Since the rectangle has area $mn$ and a tetramino has an area of $4$ we get that $mn=4k$ where $k$ is the number of tetraminos. We show next that $k$ is even.

Let us colour the rows of the $m \times n$ rectangle with black and white in an alternating manner, such that the odd numbered rows are all white and the even number rows are all black.

Since $4|mn$, at least one of $m$ or $n$ must be even, and hence the number of unit white squares must be even (and the number of unit black squares must be even too).

Now, regardless of its position and orientation on the board, it is clear that a tetramino must contain either one or three white squares. We will denote by $t$ the number of tetraminos which contain three white square. Then, the remaining $k-t$ tetraminos must contain one white square each.
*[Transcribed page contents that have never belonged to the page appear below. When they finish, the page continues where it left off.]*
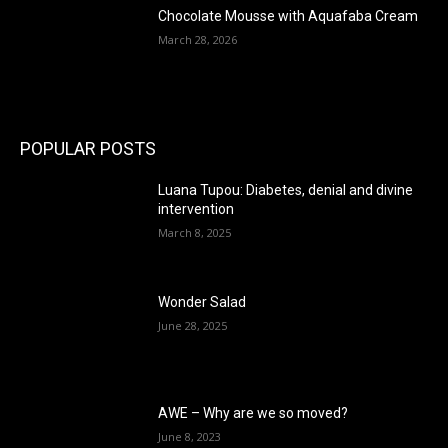
Chocolate Mousse with Aquafaba Cream
March 28, 2026
POPULAR POSTS
Luana Tupou: Diabetes, denial and divine
intervention
March 8, 2025
Wonder Salad
June 28, 2025
AWE – Why are we so moved?
June 8, 2023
Since the number of white squares is even, we get that $$3t+(k-t)=k-2t \mbox{ is even }.$$

This implies that $k$ is even and hence, $mn=4k$ is divisible by $8$.

Next, we prove that, if $m,n >1$ and $8|mn$ then an $m \times n$ rectangle can be constructed from tetraminos.

Let us observe first that a $2 \times 4$ and a $3 \times 8$ board can be constructed from tetraminos, as shown below: Now, by eventually rotating the board by $90^\circ$ we can assume that either (i) $4|n$ and $2|m$ or (ii) $8 |n$.

In the case (i) we can construct the rectangle by using $\frac{mn}{8}$ copies of the $4 \times 2$ rectangle in Figure 1.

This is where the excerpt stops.